Леня прикусил губу. Он отключил связь, лег на живот и принялся осматривать края ямы. Спустя мгновение он обнаружил ступеньки, вырытые острой лучиной, а еще через минуту уже крался по следам Гнучкиной с острой лопатой в руках, принюхиваясь, как гончая. В живых будущую тещу режиссер Селедкин оставлять не собирался.
Чен неторопливо шел к базарчику. Ему была нужна машина, а где легче всего угнать автомобиль? У большой торговой точки, где припаркованы тысячи машин, а их владельцы бродят где-то по рядам, выбирая себе морковку, капусту и свеклу посвежее и подешевле.
Ли Минь быстрым шагом подошел к парковке и огляделся. Прямо у забора стояли грязные «Жигули» первой модели, номера были заляпаны до состояния полной нечитабельности. Чен улыбнулся, потом осмотрел машину.

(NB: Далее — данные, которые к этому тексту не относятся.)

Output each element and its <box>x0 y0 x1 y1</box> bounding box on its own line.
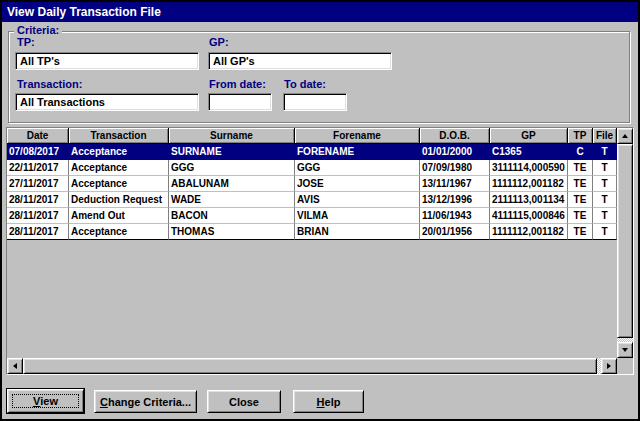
column-header-forename[interactable]: Forename <box>295 128 420 144</box>
cell-gp[interactable]: 2111113,001134 <box>490 192 568 208</box>
cell-dob[interactable]: 01/01/2000 <box>420 144 490 160</box>
cell-tp[interactable]: TE <box>568 192 593 208</box>
to-date-label: To date: <box>284 78 326 90</box>
cell-dob[interactable]: 13/12/1996 <box>420 192 490 208</box>
view-button[interactable]: View <box>7 389 84 413</box>
cell-gp[interactable]: 1111112,001182 <box>490 176 568 192</box>
change-criteria-button[interactable]: Change Criteria... <box>94 390 197 413</box>
cell-transaction[interactable]: Acceptance <box>69 176 169 192</box>
cell-surname[interactable]: GGG <box>169 160 295 176</box>
scroll-up-button[interactable] <box>617 128 633 144</box>
change-criteria-label-rest: hange Criteria... <box>108 396 191 408</box>
cell-gp[interactable]: 4111115,000846 <box>490 208 568 224</box>
scroll-left-icon <box>13 363 17 369</box>
cell-forename[interactable]: BRIAN <box>295 224 420 240</box>
cell-gp[interactable]: C1365 <box>490 144 568 160</box>
cell-gp[interactable]: 1111112,001182 <box>490 224 568 240</box>
cell-file[interactable]: T <box>593 144 617 160</box>
cell-transaction[interactable]: Acceptance <box>69 224 169 240</box>
help-button-label-rest: elp <box>325 396 341 408</box>
cell-date[interactable]: 28/11/2017 <box>7 192 69 208</box>
cell-dob[interactable]: 13/11/1967 <box>420 176 490 192</box>
cell-transaction[interactable]: Amend Out <box>69 208 169 224</box>
scroll-down-icon <box>622 348 628 352</box>
cell-surname[interactable]: BACON <box>169 208 295 224</box>
cell-transaction[interactable]: Acceptance <box>69 144 169 160</box>
cell-forename[interactable]: VILMA <box>295 208 420 224</box>
gp-label: GP: <box>209 36 229 48</box>
cell-forename[interactable]: AVIS <box>295 192 420 208</box>
vertical-scrollbar[interactable] <box>617 128 633 358</box>
gp-field[interactable] <box>208 52 392 70</box>
cell-transaction[interactable]: Deduction Request <box>69 192 169 208</box>
scrollbar-corner <box>617 358 633 374</box>
cell-file[interactable]: T <box>593 224 617 240</box>
cell-surname[interactable]: WADE <box>169 192 295 208</box>
cell-date[interactable]: 22/11/2017 <box>7 160 69 176</box>
help-button[interactable]: Help <box>293 390 364 413</box>
table-row[interactable]: 28/11/2017 Deduction Request WADE AVIS 1… <box>7 192 617 208</box>
cell-file[interactable]: T <box>593 160 617 176</box>
cell-file[interactable]: T <box>593 208 617 224</box>
cell-forename[interactable]: JOSE <box>295 176 420 192</box>
dialog-window: View Daily Transaction File Criteria: TP… <box>0 0 640 421</box>
transaction-label: Transaction: <box>17 78 82 90</box>
transaction-field[interactable] <box>15 93 199 111</box>
scroll-right-button[interactable] <box>601 358 617 374</box>
table-row[interactable]: 28/11/2017 Amend Out BACON VILMA 11/06/1… <box>7 208 617 224</box>
cell-tp[interactable]: TE <box>568 176 593 192</box>
cell-dob[interactable]: 20/01/1956 <box>420 224 490 240</box>
cell-date[interactable]: 28/11/2017 <box>7 224 69 240</box>
column-header-file[interactable]: File <box>593 128 617 144</box>
column-header-tp[interactable]: TP <box>568 128 593 144</box>
scroll-up-icon <box>622 134 628 138</box>
cell-forename[interactable]: FORENAME <box>295 144 420 160</box>
title-bar[interactable]: View Daily Transaction File <box>2 2 638 22</box>
cell-dob[interactable]: 11/06/1943 <box>420 208 490 224</box>
cell-gp[interactable]: 3111114,000590 <box>490 160 568 176</box>
column-header-transaction[interactable]: Transaction <box>69 128 169 144</box>
vertical-scrollbar-thumb[interactable] <box>617 144 633 338</box>
table-row[interactable]: 28/11/2017 Acceptance THOMAS BRIAN 20/01… <box>7 224 617 240</box>
horizontal-scrollbar-thumb[interactable] <box>23 358 597 374</box>
cell-tp[interactable]: TE <box>568 160 593 176</box>
cell-dob[interactable]: 07/09/1980 <box>420 160 490 176</box>
horizontal-scrollbar[interactable] <box>7 358 617 374</box>
grid-table: Date Transaction Surname Forename D.O.B.… <box>7 128 617 240</box>
cell-date[interactable]: 27/11/2017 <box>7 176 69 192</box>
scroll-left-button[interactable] <box>7 358 23 374</box>
cell-tp[interactable]: C <box>568 144 593 160</box>
transaction-grid: Date Transaction Surname Forename D.O.B.… <box>6 127 634 375</box>
column-header-gp[interactable]: GP <box>490 128 568 144</box>
tp-field[interactable] <box>15 52 199 70</box>
cell-surname[interactable]: ABALUNAM <box>169 176 295 192</box>
grid-content: Date Transaction Surname Forename D.O.B.… <box>7 128 617 358</box>
column-header-surname[interactable]: Surname <box>169 128 295 144</box>
scroll-right-icon <box>607 363 611 369</box>
table-row[interactable]: 22/11/2017 Acceptance GGG GGG 07/09/1980… <box>7 160 617 176</box>
from-date-field[interactable] <box>208 93 272 111</box>
focus-rect <box>12 394 79 408</box>
close-button-label: Close <box>229 396 259 408</box>
change-criteria-mnemonic: C <box>100 396 108 408</box>
cell-date[interactable]: 07/08/2017 <box>7 144 69 160</box>
cell-file[interactable]: T <box>593 176 617 192</box>
tp-label: TP: <box>17 36 35 48</box>
cell-surname[interactable]: THOMAS <box>169 224 295 240</box>
column-header-date[interactable]: Date <box>7 128 69 144</box>
scroll-down-button[interactable] <box>617 342 633 358</box>
grid-header-row: Date Transaction Surname Forename D.O.B.… <box>7 128 617 144</box>
cell-transaction[interactable]: Acceptance <box>69 160 169 176</box>
table-row[interactable]: 07/08/2017 Acceptance SURNAME FORENAME 0… <box>7 144 617 160</box>
cell-forename[interactable]: GGG <box>295 160 420 176</box>
close-button[interactable]: Close <box>207 390 281 413</box>
cell-date[interactable]: 28/11/2017 <box>7 208 69 224</box>
cell-tp[interactable]: TE <box>568 224 593 240</box>
cell-surname[interactable]: SURNAME <box>169 144 295 160</box>
cell-tp[interactable]: TE <box>568 208 593 224</box>
cell-file[interactable]: T <box>593 192 617 208</box>
help-button-mnemonic: H <box>317 396 325 408</box>
table-row[interactable]: 27/11/2017 Acceptance ABALUNAM JOSE 13/1… <box>7 176 617 192</box>
column-header-dob[interactable]: D.O.B. <box>420 128 490 144</box>
to-date-field[interactable] <box>283 93 347 111</box>
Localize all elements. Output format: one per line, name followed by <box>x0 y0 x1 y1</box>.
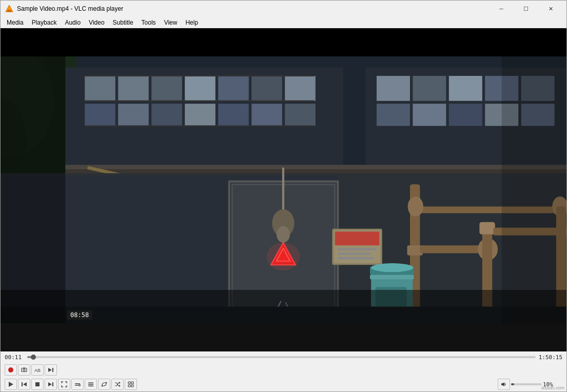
svg-rect-57 <box>338 252 371 254</box>
svg-rect-102 <box>128 382 130 384</box>
letterbox-bottom: 08:58 <box>1 323 566 351</box>
volume-track[interactable] <box>511 383 542 385</box>
svg-rect-61 <box>420 245 486 253</box>
watermark: wsxdn.com <box>541 385 564 390</box>
progress-thumb <box>31 355 36 360</box>
minimize-button[interactable]: ─ <box>490 1 513 17</box>
svg-rect-20 <box>185 104 216 126</box>
shuffle-button[interactable] <box>111 379 124 390</box>
restore-button[interactable]: ☐ <box>514 1 538 17</box>
svg-marker-106 <box>501 382 504 386</box>
total-time: 1:50:15 <box>539 354 562 361</box>
svg-marker-88 <box>23 382 27 386</box>
svg-rect-33 <box>377 104 410 126</box>
svg-rect-30 <box>449 76 482 101</box>
playlist-button[interactable] <box>85 379 97 390</box>
next-frame-icon <box>48 367 54 373</box>
progress-row: 00:11 1:50:15 <box>1 351 566 363</box>
controls-row1: AB <box>1 363 566 377</box>
titlebar: Sample Video.mp4 - VLC media player ─ ☐ … <box>1 1 566 17</box>
svg-rect-18 <box>118 104 149 126</box>
svg-rect-87 <box>22 382 23 386</box>
svg-rect-55 <box>335 231 380 245</box>
previous-icon <box>21 381 27 387</box>
volume-button[interactable] <box>498 379 510 390</box>
svg-marker-100 <box>119 385 121 387</box>
svg-point-79 <box>8 367 13 373</box>
loop-toggle-icon <box>101 381 107 387</box>
menu-media[interactable]: Media <box>3 18 28 27</box>
snapshot-button[interactable] <box>18 364 30 376</box>
fullscreen-icon <box>61 381 67 387</box>
video-area[interactable]: 08:58 <box>1 28 566 351</box>
snapshot-icon <box>21 367 27 373</box>
close-button[interactable]: ✕ <box>539 1 562 17</box>
svg-rect-19 <box>151 104 182 126</box>
svg-rect-29 <box>413 76 446 101</box>
time-tooltip: 08:58 <box>67 310 92 320</box>
extended-icon <box>74 381 81 387</box>
svg-point-81 <box>23 369 25 371</box>
svg-marker-84 <box>48 368 52 372</box>
svg-point-73 <box>371 263 413 272</box>
svg-rect-97 <box>88 386 93 387</box>
record-button[interactable] <box>5 364 17 376</box>
menu-view[interactable]: View <box>160 18 182 27</box>
menu-help[interactable]: Help <box>181 18 202 27</box>
stop-button[interactable] <box>31 379 44 390</box>
menu-subtitle[interactable]: Subtitle <box>109 18 138 27</box>
svg-rect-15 <box>251 76 282 101</box>
playlist-icon <box>88 381 94 387</box>
svg-rect-28 <box>377 76 410 101</box>
menu-audio[interactable]: Audio <box>61 18 85 27</box>
fullscreen-button[interactable] <box>58 379 70 390</box>
svg-rect-64 <box>479 222 495 234</box>
video-scene <box>1 56 566 323</box>
svg-text:AB: AB <box>34 368 41 373</box>
next-button[interactable] <box>45 379 57 390</box>
svg-rect-96 <box>88 384 93 385</box>
stop-icon <box>34 381 41 387</box>
svg-rect-76 <box>1 56 65 323</box>
menu-tools[interactable]: Tools <box>138 18 160 27</box>
progress-track[interactable] <box>27 356 536 358</box>
loop-ab-icon: AB <box>34 367 41 373</box>
effects-button[interactable] <box>125 379 137 390</box>
svg-rect-103 <box>131 382 133 384</box>
loop-ab-button[interactable]: AB <box>31 364 44 376</box>
window-title: Sample Video.mp4 - VLC media player <box>17 5 490 12</box>
extended-button[interactable] <box>71 379 84 390</box>
svg-rect-22 <box>251 104 282 126</box>
svg-rect-93 <box>75 385 79 386</box>
loop-toggle-button[interactable] <box>98 379 110 390</box>
svg-rect-10 <box>85 76 115 101</box>
svg-rect-77 <box>502 56 566 323</box>
svg-rect-92 <box>75 383 80 384</box>
svg-rect-16 <box>285 76 316 101</box>
play-icon <box>8 381 14 387</box>
svg-point-48 <box>277 226 290 243</box>
svg-rect-39 <box>65 165 566 169</box>
play-button[interactable] <box>5 379 17 390</box>
svg-rect-90 <box>52 382 53 386</box>
menu-playback[interactable]: Playback <box>28 18 61 27</box>
menubar: Media Playback Audio Video Subtitle Tool… <box>1 17 566 28</box>
svg-rect-95 <box>88 383 93 384</box>
record-icon <box>8 367 14 373</box>
svg-rect-72 <box>370 275 414 280</box>
svg-rect-82 <box>23 368 25 369</box>
menu-video[interactable]: Video <box>85 18 108 27</box>
svg-marker-86 <box>9 382 13 387</box>
svg-rect-34 <box>413 104 446 126</box>
svg-marker-101 <box>119 382 121 384</box>
svg-rect-23 <box>285 104 316 126</box>
volume-filled <box>511 383 514 385</box>
svg-rect-12 <box>151 76 182 101</box>
previous-button[interactable] <box>18 379 30 390</box>
svg-marker-91 <box>48 382 52 386</box>
svg-rect-85 <box>52 368 53 372</box>
next-icon <box>48 381 54 387</box>
next-frame-button[interactable] <box>45 364 57 376</box>
svg-point-94 <box>79 384 81 386</box>
effects-icon <box>128 381 134 387</box>
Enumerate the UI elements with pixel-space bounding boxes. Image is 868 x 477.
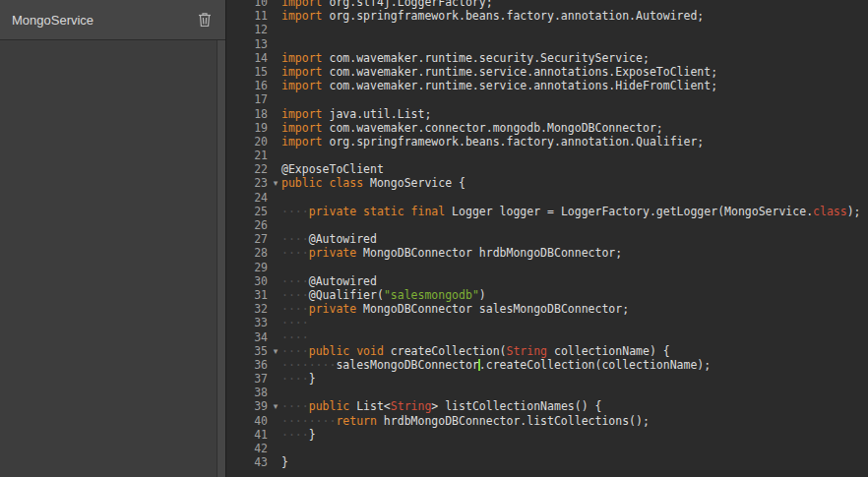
- line-number[interactable]: 36: [226, 358, 270, 372]
- line-number[interactable]: 26: [226, 218, 270, 232]
- line-number[interactable]: 12: [226, 23, 270, 36]
- code-line[interactable]: 16import com.wavemaker.runtime.service.a…: [226, 79, 868, 92]
- code-text: public class MongoService {: [281, 176, 465, 190]
- code-token-pl: .createCollection(collectionName);: [479, 358, 711, 372]
- code-line[interactable]: 21: [226, 149, 868, 162]
- sidebar-scrollbar[interactable]: [217, 40, 225, 477]
- code-editor[interactable]: 10import org.slf4j.LoggerFactory;11impor…: [226, 0, 868, 477]
- line-number[interactable]: 10: [226, 0, 270, 9]
- code-line[interactable]: 10import org.slf4j.LoggerFactory;: [226, 0, 868, 9]
- line-number[interactable]: 32: [226, 302, 270, 316]
- code-line[interactable]: 23▾public class MongoService {: [226, 176, 868, 190]
- code-line[interactable]: 40········return hrdbMongoDBConnector.li…: [226, 414, 868, 428]
- line-number[interactable]: 39: [226, 399, 270, 413]
- code-line[interactable]: 34····: [226, 330, 868, 344]
- code-line[interactable]: 24: [226, 191, 868, 205]
- line-number[interactable]: 34: [226, 330, 270, 344]
- line-number[interactable]: 27: [226, 232, 270, 246]
- code-token-pl: );: [847, 205, 861, 218]
- line-number[interactable]: 21: [226, 149, 270, 162]
- line-number[interactable]: 13: [226, 37, 270, 51]
- code-line[interactable]: 43}: [226, 455, 868, 469]
- line-number[interactable]: 23: [226, 176, 270, 190]
- code-line[interactable]: 18import java.util.List;: [226, 107, 868, 121]
- code-token-ann: @Qualifier(: [309, 288, 384, 302]
- fold-arrow-icon[interactable]: ▾: [270, 344, 281, 358]
- line-number[interactable]: 11: [226, 9, 270, 23]
- code-line[interactable]: 29: [226, 261, 868, 274]
- line-number[interactable]: 28: [226, 246, 270, 260]
- line-number[interactable]: 14: [226, 51, 270, 65]
- code-line[interactable]: 41····}: [226, 428, 868, 442]
- line-number[interactable]: 33: [226, 316, 270, 329]
- code-line[interactable]: 26: [226, 218, 868, 232]
- code-text: ····: [281, 330, 309, 344]
- code-line[interactable]: 35▾····public void createCollection(Stri…: [226, 344, 868, 358]
- line-number[interactable]: 37: [226, 372, 270, 386]
- line-number[interactable]: 17: [226, 92, 270, 106]
- line-number[interactable]: 20: [226, 135, 270, 149]
- line-number[interactable]: 30: [226, 274, 270, 288]
- code-token-pl: MongoDBConnector hrdbMongoDBConnector;: [356, 246, 622, 260]
- line-number[interactable]: 24: [226, 191, 270, 205]
- code-text: ····: [281, 316, 309, 329]
- code-token-kw: import: [281, 121, 323, 135]
- fold-arrow-icon[interactable]: ▾: [270, 399, 281, 413]
- code-token-ws: ····: [281, 399, 309, 413]
- code-line[interactable]: 20import org.springframework.beans.facto…: [226, 135, 868, 149]
- code-line[interactable]: 36········salesMongoDBConnector.createCo…: [226, 358, 868, 372]
- line-number[interactable]: 43: [226, 455, 270, 469]
- line-number[interactable]: 31: [226, 288, 270, 302]
- code-token-pl: }: [309, 372, 316, 386]
- code-token-ws: ····: [281, 232, 309, 246]
- code-line[interactable]: 15import com.wavemaker.runtime.service.a…: [226, 65, 868, 79]
- code-line[interactable]: 33····: [226, 316, 868, 329]
- code-line[interactable]: 17: [226, 92, 868, 106]
- code-line[interactable]: 39▾····public List<String> listCollectio…: [226, 399, 868, 413]
- code-token-typ: class: [813, 205, 847, 218]
- code-token-ann: @Autowired: [309, 274, 377, 288]
- code-line[interactable]: 19import com.wavemaker.connector.mongodb…: [226, 121, 868, 135]
- code-line[interactable]: 37····}: [226, 372, 868, 386]
- code-line[interactable]: 32····private MongoDBConnector salesMong…: [226, 302, 868, 316]
- code-token-ws: ····: [281, 344, 309, 358]
- line-number[interactable]: 42: [226, 442, 270, 455]
- code-line[interactable]: 27····@Autowired: [226, 232, 868, 246]
- code-token-kw: import: [281, 0, 323, 9]
- code-token-str: "salesmongodb": [384, 288, 479, 302]
- code-token-ws: ····: [281, 274, 309, 288]
- line-number[interactable]: 38: [226, 386, 270, 399]
- line-number[interactable]: 25: [226, 205, 270, 218]
- line-number[interactable]: 16: [226, 79, 270, 92]
- line-number[interactable]: 40: [226, 414, 270, 428]
- line-number[interactable]: 18: [226, 107, 270, 121]
- line-number[interactable]: 35: [226, 344, 270, 358]
- code-line[interactable]: 14import com.wavemaker.runtime.security.…: [226, 51, 868, 65]
- line-number[interactable]: 29: [226, 261, 270, 274]
- code-line[interactable]: 11import org.springframework.beans.facto…: [226, 9, 868, 23]
- sidebar-item-mongoservice[interactable]: MongoService: [0, 0, 225, 40]
- code-line[interactable]: 25····private static final Logger logger…: [226, 205, 868, 218]
- line-number[interactable]: 22: [226, 162, 270, 176]
- line-number[interactable]: 15: [226, 65, 270, 79]
- code-token-pl: salesMongoDBConnector: [336, 358, 478, 372]
- fold-arrow-icon[interactable]: ▾: [270, 176, 281, 190]
- code-area: 10import org.slf4j.LoggerFactory;11impor…: [226, 0, 868, 469]
- code-token-ws: ····: [281, 288, 309, 302]
- code-text: ········salesMongoDBConnector.createColl…: [281, 358, 711, 372]
- code-token-pl: com.wavemaker.connector.mongodb.MongoDBC…: [323, 121, 663, 135]
- code-line[interactable]: 12: [226, 23, 868, 36]
- line-number[interactable]: 19: [226, 121, 270, 135]
- code-line[interactable]: 28····private MongoDBConnector hrdbMongo…: [226, 246, 868, 260]
- line-number[interactable]: 41: [226, 428, 270, 442]
- code-line[interactable]: 31····@Qualifier("salesmongodb"): [226, 288, 868, 302]
- code-line[interactable]: 38: [226, 386, 868, 399]
- code-line[interactable]: 42: [226, 442, 868, 455]
- code-text: import java.util.List;: [281, 107, 431, 121]
- code-line[interactable]: 13: [226, 37, 868, 51]
- code-token-ws: ····: [281, 316, 309, 329]
- code-text: ····}: [281, 372, 316, 386]
- code-line[interactable]: 30····@Autowired: [226, 274, 868, 288]
- code-line[interactable]: 22@ExposeToClient: [226, 162, 868, 176]
- delete-service-button[interactable]: [198, 12, 212, 28]
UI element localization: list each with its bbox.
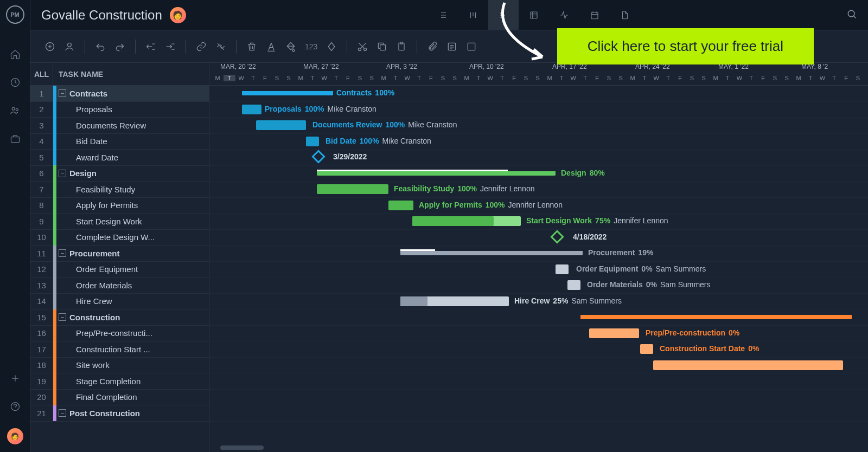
expand-toggle[interactable]: − [59, 170, 66, 177]
gantt-row[interactable]: Order Equipment0%Sam Summers [209, 262, 868, 278]
gantt-bar[interactable] [317, 184, 388, 194]
expand-toggle[interactable]: − [59, 409, 66, 417]
gantt-row[interactable] [209, 358, 868, 374]
project-avatar[interactable]: 🧑 [170, 7, 186, 23]
search-icon[interactable] [846, 9, 857, 22]
gantt-row[interactable] [209, 390, 868, 406]
gantt-bar[interactable] [242, 105, 261, 114]
gantt-row[interactable]: Hire Crew25%Sam Summers [209, 294, 868, 310]
gantt-row[interactable] [209, 373, 868, 390]
gantt-bar[interactable] [589, 328, 639, 338]
gantt-row[interactable]: Apply for Permits100%Jennifer Lennon [209, 198, 868, 214]
milestone-icon[interactable] [311, 150, 325, 163]
gantt-row[interactable] [209, 309, 868, 326]
gantt-bar[interactable] [256, 120, 306, 130]
undo-button[interactable] [91, 37, 110, 56]
task-row[interactable]: 1−Contracts [30, 86, 209, 102]
gantt-panel[interactable]: MAR, 20 '22MAR, 27 '22APR, 3 '22APR, 10 … [209, 63, 868, 452]
gantt-row[interactable]: Contracts100% [209, 86, 868, 102]
task-row[interactable]: 15−Construction [30, 309, 209, 326]
gantt-bar[interactable] [306, 137, 319, 146]
gantt-row[interactable]: Order Materials0%Sam Summers [209, 277, 868, 294]
gantt-row[interactable]: Prep/Pre-construction0% [209, 326, 868, 342]
gantt-row[interactable]: Feasibility Study100%Jennifer Lennon [209, 182, 868, 198]
col-taskname-header[interactable]: TASK NAME [53, 70, 103, 79]
gantt-bar[interactable] [412, 216, 521, 226]
team-icon[interactable] [8, 103, 23, 118]
gantt-bar[interactable] [400, 296, 509, 306]
delete-button[interactable] [242, 37, 261, 56]
task-row[interactable]: 12Order Equipment [30, 262, 209, 278]
assign-button[interactable] [60, 37, 79, 56]
cut-button[interactable] [353, 37, 372, 56]
gantt-row[interactable] [209, 405, 868, 422]
view-sheet-icon[interactable] [519, 0, 549, 30]
more-button[interactable] [462, 37, 481, 56]
milestone-button[interactable] [322, 37, 341, 56]
view-calendar-icon[interactable] [579, 0, 610, 30]
gantt-row[interactable]: Bid Date100%Mike Cranston [209, 134, 868, 150]
task-row[interactable]: 6−Design [30, 166, 209, 182]
view-activity-icon[interactable] [549, 0, 579, 30]
add-icon[interactable] [8, 371, 23, 386]
task-row[interactable]: 14Hire Crew [30, 294, 209, 310]
task-row[interactable]: 19Stage Completion [30, 373, 209, 390]
task-row[interactable]: 17Construction Start ... [30, 341, 209, 358]
gantt-bar[interactable] [556, 264, 569, 274]
gantt-bar[interactable] [317, 171, 556, 176]
task-row[interactable]: 13Order Materials [30, 277, 209, 294]
task-row[interactable]: 21−Post Construction [30, 405, 209, 422]
fill-button[interactable] [281, 37, 301, 56]
gantt-row[interactable]: Documents Review100%Mike Cranston [209, 118, 868, 134]
user-avatar[interactable]: 🧑 [7, 428, 23, 444]
task-row[interactable]: 7Feasibility Study [30, 182, 209, 198]
gantt-bar[interactable] [400, 251, 583, 255]
gantt-row[interactable]: 4/18/2022 [209, 230, 868, 246]
unlink-button[interactable] [211, 37, 231, 56]
task-row[interactable]: 2Proposals [30, 102, 209, 118]
help-icon[interactable] [8, 399, 23, 414]
cta-button[interactable]: Click here to start your free trial [557, 28, 814, 64]
gantt-row[interactable]: Procurement19% [209, 246, 868, 262]
task-row[interactable]: 9Start Design Work [30, 214, 209, 230]
copy-button[interactable] [372, 37, 392, 56]
gantt-bar[interactable] [580, 315, 852, 319]
add-task-button[interactable] [40, 37, 60, 56]
task-row[interactable]: 4Bid Date [30, 134, 209, 150]
gantt-row[interactable]: Start Design Work75%Jennifer Lennon [209, 214, 868, 230]
clock-icon[interactable] [8, 75, 23, 90]
task-row[interactable]: 18Site work [30, 358, 209, 374]
task-row[interactable]: 8Apply for Permits [30, 198, 209, 214]
gantt-bar[interactable] [640, 344, 653, 354]
link-button[interactable] [192, 37, 211, 56]
view-list-icon[interactable] [427, 0, 458, 30]
outdent-button[interactable] [141, 37, 161, 56]
gantt-row[interactable]: Construction Start Date0% [209, 341, 868, 358]
indent-button[interactable] [161, 37, 180, 56]
task-row[interactable]: 20Final Completion [30, 390, 209, 406]
task-row[interactable]: 16Prep/Pre-constructi... [30, 326, 209, 342]
task-row[interactable]: 5Award Date [30, 150, 209, 166]
task-row[interactable]: 3Documents Review [30, 118, 209, 134]
gantt-bar[interactable] [388, 201, 413, 210]
view-board-icon[interactable] [458, 0, 488, 30]
expand-toggle[interactable]: − [59, 249, 66, 257]
gantt-scrollbar[interactable] [220, 445, 264, 450]
home-icon[interactable] [8, 47, 23, 62]
gantt-row[interactable]: Design80% [209, 166, 868, 182]
task-row[interactable]: 10Complete Design W... [30, 230, 209, 246]
view-file-icon[interactable] [610, 0, 640, 30]
milestone-icon[interactable] [550, 230, 564, 243]
paste-button[interactable] [392, 37, 411, 56]
text-format-button[interactable] [261, 37, 281, 56]
redo-button[interactable] [110, 37, 130, 56]
note-button[interactable] [442, 37, 462, 56]
gantt-row[interactable]: Proposals100%Mike Cranston [209, 102, 868, 118]
expand-toggle[interactable]: − [59, 89, 66, 97]
gantt-row[interactable]: 3/29/2022 [209, 150, 868, 166]
task-row[interactable]: 11−Procurement [30, 246, 209, 262]
briefcase-icon[interactable] [8, 131, 23, 146]
gantt-bar[interactable] [567, 280, 580, 290]
gantt-bar[interactable] [242, 91, 333, 95]
attach-button[interactable] [423, 37, 442, 56]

Никаких намеков на сигнализацию.
Вытащив из кармана отвертку, Ли Минь надел перчатки, легко вскрыл замок, распахнул дверцу и нырнул внутрь. Резким движением руля сломал вставку в замке зажигания. Открыл капот. Вышел из машины и оборвал провод с плюсовой клеммы катушки зажигания. Вместо него он положил свой провод, снял фишку с управляющего провода стартера и установил контакт на плюс аккумулятора. Двигатель заработал. Улыбнувшись кривой, злобной полуулыбкой, Ли Минь сел на старенькое протертое сиденье и нажал на газ.
Он ехал за Евой. Ее нельзя было оставлять в живых.
Дрожа от холода и страха, женщины забились под ветви большой ели. Нижние лапы огромного раскидистого дерева доставали почти до земли, создав таким образом нечто вроде шатра с толстым шершавым стволом посредине. Внутри было сумрачно, холодно, но ветра не было.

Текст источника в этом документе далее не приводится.